“Hotels, Hospitals and Jails: A Memoir” By Anthony Swofford
Twelve Books, $26.99
Published June 5th
What is it?
“Jarhead” author Swofford shares brutally honest stories about his family, random sex, hard drinking and his difficult relationship with his father, as he tries to cope with life and post-traumatic stress.
Why are we talking about it?
Swofford is an often-gripping narrator, at his best both angry and charismatic without apology. Though at times it feels like therapy on paper, it’s never less than readable. The chapter about visiting a veterans’ hospital has rightly been singled out as a remarkable piece of writing.
Who wrote it?
Anthony Swofford was born on an air force base to a Vietnam vet. He joined the marines and fought in the Gulf War in 1990-1. His first book, “Jarhead,” was a memoir of his time in the army that came out in 2003, and was turned into a movie starring Joaquin Phoenix. This is his third book.
Who will read it?
Former soldiers, and the families of former soldiers. Fans of “Jarhead.” Mostly meg ages 18-40 – it’s a very masculine read.
What do the reviews say?
Buffalo News: “Swofford uses his literary talent, and he has plenty of it, to get even for a childhood he remembers as woeful.”

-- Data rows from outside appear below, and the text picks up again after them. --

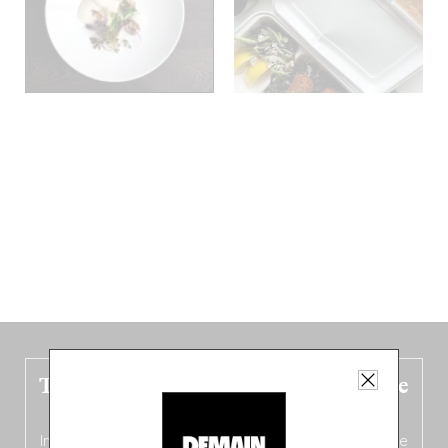
The new Belgium guide is fresh out the
oven!
In this fourth
bilingual, bi-flavored edition
(French from the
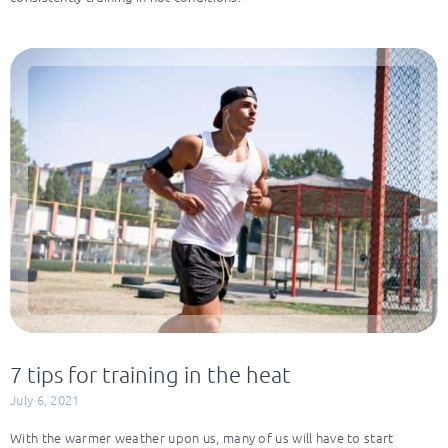
7 tips for training in the heat
July 6, 2021
With the warmer weather upon us, many of us will have to start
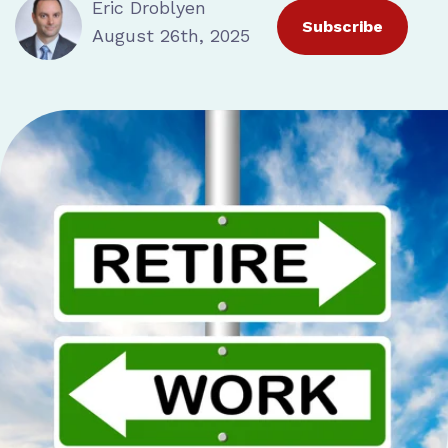
Eric Droblyen
Subscribe
August 26th, 2025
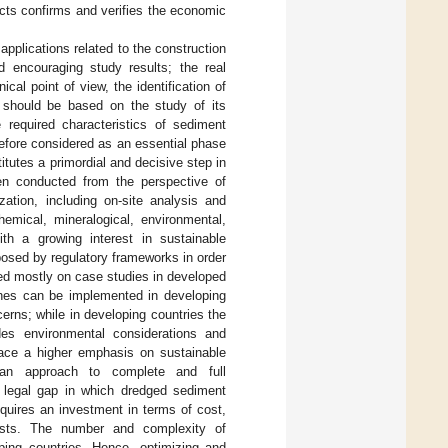
cts confirms and verifies the economic
pplications related to the construction
 encouraging study results; the real
ical point of view, the identification of
l should be based on the study of its
 required characteristics of sediment
refore considered as an essential phase
titutes a primordial and decisive step in
ten conducted from the perspective of
zation, including on-site analysis and
emical, mineralogical, environmental,
ith a growing interest in sustainable
osed by regulatory frameworks in order
sed mostly on case studies in developed
ches can be implemented in developing
erns; while in developing countries the
ides environmental considerations and
lace a higher emphasis on sustainable
an approach to complete and full
he legal gap in which dredged sediment
requires an investment in terms of cost,
tests. The number and complexity of
oping countries. Hence, optimizing and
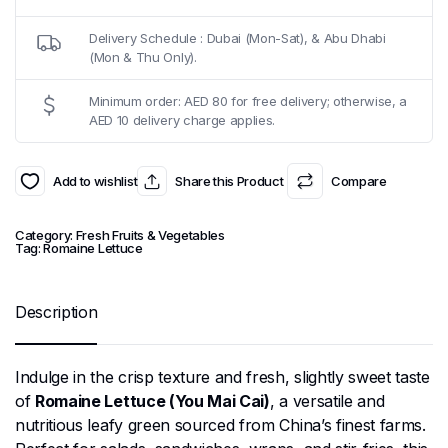
Delivery Schedule : Dubai (Mon-Sat), & Abu Dhabi
(Mon & Thu Only).
Minimum order: AED 80 for free delivery; otherwise, a
AED 10 delivery charge applies.
Add to wishlist
Share this Product
Compare
Category:
Fresh Fruits & Vegetables
Tag:
Romaine Lettuce
Description
Indulge in the crisp texture and fresh, slightly sweet taste
of
Romaine Lettuce (You Mai Cai)
, a versatile and
nutritious leafy green sourced from China’s finest farms.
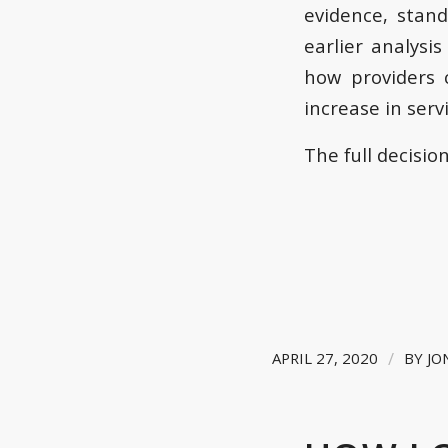
evidence, stan
earlier analysi
how providers 
increase in ser
The full decisio
/
APRIL 27, 2020
BY
JO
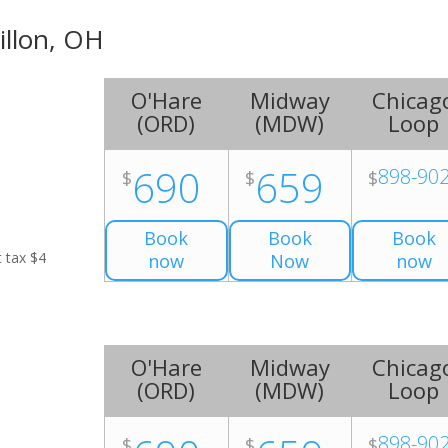
illon, OH
O'Hare
Midway
Chicag
(
ORD
)
(
MDW
)
Loop
690
659
898-90
$
$
$
Book
Book
Book
t tax $4
now
Now
now
O'Hare
Midway
Chicag
(
ORD
)
(
MDW
)
Loop
898-90
$
$
$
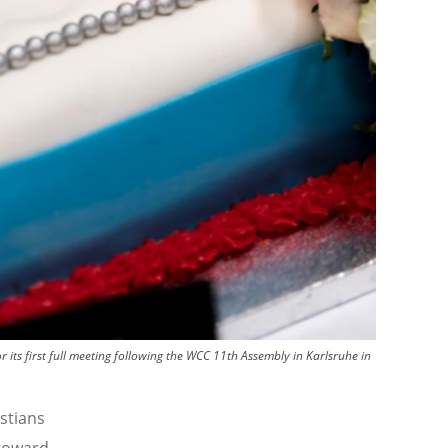
its first full meeting following the WCC 11th Assembly in Karlsruhe in
stians
 toward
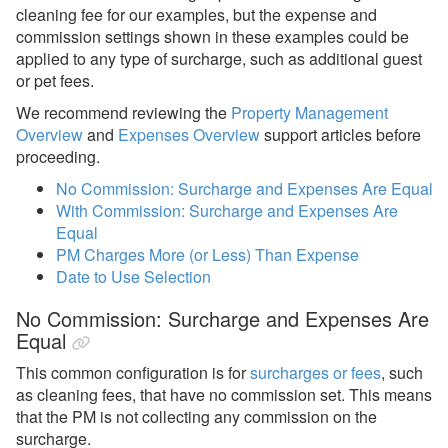
Statement Views
cleaning fee for our examples, but the expense and
commission settings shown in these examples could be
Owner Statements
applied to any type of surcharge, such as additional guest
Owner Payouts
or pet fees.
PM Lock
We recommend reviewing the
Property Management
Overview
and
Expenses Overview
support articles before
PM Statements
proceeding.
Reports
No Commission: Surcharge and Expenses Are Equal
With Commission: Surcharge and Expenses Are
Reports
Equal
PM Charges More (or Less) Than Expense
Rezzy AI
Date to Use Selection
Websites
No Commission: Surcharge and Expenses Are
Equal
Updates & Archives
This common configuration is for
surcharges or fees
, such
as cleaning fees, that have no commission set. This means
that the PM is not collecting any commission on the
surcharge.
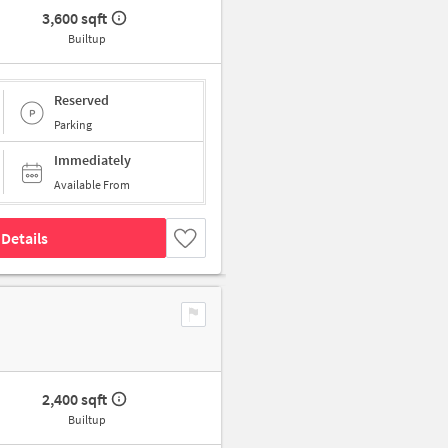
3,600 sqft
Builtup
Reserved
Parking
Immediately
Available From
Details
2,400 sqft
Builtup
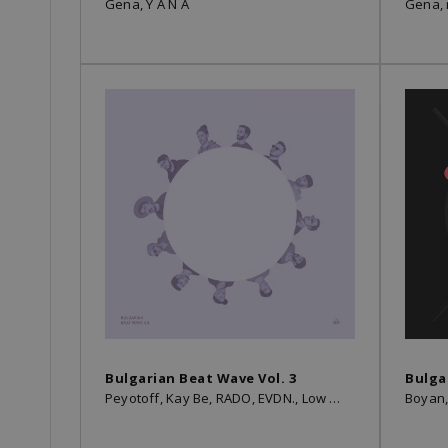
Gena, Y A N A
Gena,
Bulgarian Beat Wave Vol. 3
Bulga
Peyotoff, Kay Be, RADO, EVDN., Low Heat, Kamen, TromBobby, VLADKO, ymprl, Gena, SMYAH, Boyan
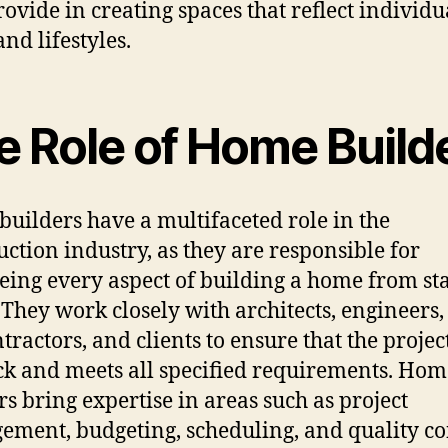
rovide in creating spaces that reflect individu
and lifestyles.
e Role of Home Build
uilders have a multifaceted role in the
uction industry, as they are responsible for
eing every aspect of building a home from sta
. They work closely with architects, engineers,
tractors, and clients to ensure that the projec
ck and meets all specified requirements. Hom
rs bring expertise in areas such as project
ment, budgeting, scheduling, and quality co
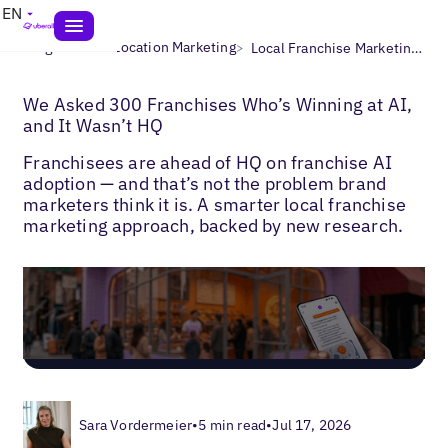
EN
>
>
Blogs
Multi-Location Marketing
Local Franchise Marketing Strategy
We Asked 300 Franchises Who’s Winning at AI,
and It Wasn’t HQ
Franchisees are ahead of HQ on franchise AI
adoption — and that’s not the problem brand
marketers think it is. A smarter local franchise
marketing approach, backed by new research.
Sara Vordermeier
•
5 min read
•
Jul 17, 2026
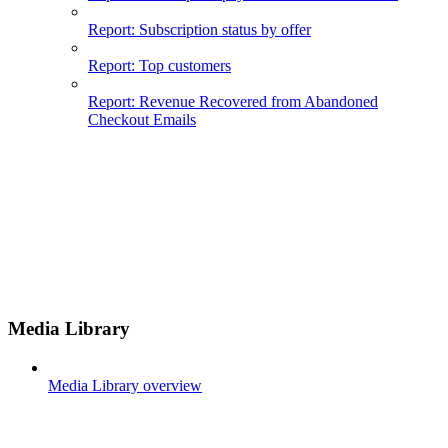
Report: Subscription status by offer
Report: Top customers
Report: Revenue Recovered from Abandoned
Checkout Emails
Media Library
Media Library overview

Kirkus Reviews: “The author’s voice and energy are compelling, but his hot, volcanic anger saturates the narrative, and the sheer self-indulgence and lack of filter make the book oscillate from wildly engaging to off-putting.”
Publishers Weekly: “It’s the journalism rather than the memoir that makes this book worth reading.”
Impress your friends
Swofford’s first job after leaving the Marines was as a bank teller – but he quit after a few months when he was robbed at gunpoint.
“There are days I still fantasize about combat, long nights when I wish I had rejoined the Marines as an infantry officer after September 11 and gone back over and got some war to score that kill I’d missed the first time.”
“Jeff’s son is at my side. He’s a cute little five-year-od boy and he looks just like my brother. He has no idea that all these people are here to say goodbye to his father forever. He has no idea what forever means. He knows that for some reason his father is in the metal box at the front of this room. He knows that the tie around his neck is constricting and that the suit pants are scratchy and that he had to take a bath early this morning. He knows that his mother and his grandmothers and his aunts and uncles and all the adults in his life are crying. Because my father has refused to attend Jeff’s funeral I am the only adult Swofford male in our line. I lead the death procession, little Christian’s hand in mine.”